## Task item
An exact copy of every record is needed, with all pictures omitted.

Start of Supplied material

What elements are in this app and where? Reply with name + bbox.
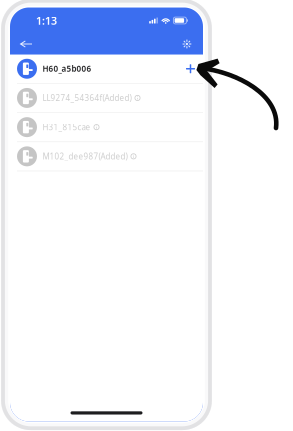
- button[interactable]: LL9274_54364f(Added): [10, 84, 203, 113]
- staticText: M102_dee987(Added): [42, 151, 128, 162]
- staticText: 1:13: [36, 13, 57, 28]
- button[interactable]: H31_815cae: [10, 113, 203, 142]
- button[interactable]: Back: [16, 34, 37, 54]
- button[interactable]: H60_a5b006: [10, 54, 203, 84]
- staticText: H31_815cae: [42, 122, 90, 132]
- staticText: LL9274_54364f(Added): [42, 93, 132, 103]
- button[interactable]: M102_dee987(Added): [10, 142, 203, 171]
- button[interactable]: Brightness: [177, 34, 196, 54]
- staticText: H60_a5b006: [42, 63, 92, 74]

End of Supplied material

## Your response
What elements are in this app and where? Reply with name + bbox.
- button[interactable]: LL9274_54364f(Added): [10, 84, 203, 113]
- staticText: M102_dee987(Added): [42, 151, 128, 162]
- staticText: 1:13: [36, 13, 57, 28]
- button[interactable]: H31_815cae: [10, 113, 203, 142]
- button[interactable]: Back: [16, 34, 37, 54]
- button[interactable]: H60_a5b006: [10, 54, 203, 84]
- staticText: H31_815cae: [42, 122, 90, 132]
- staticText: LL9274_54364f(Added): [42, 93, 132, 103]
- button[interactable]: M102_dee987(Added): [10, 142, 203, 171]
- button[interactable]: Brightness: [177, 34, 196, 54]
- staticText: H60_a5b006: [42, 63, 92, 74]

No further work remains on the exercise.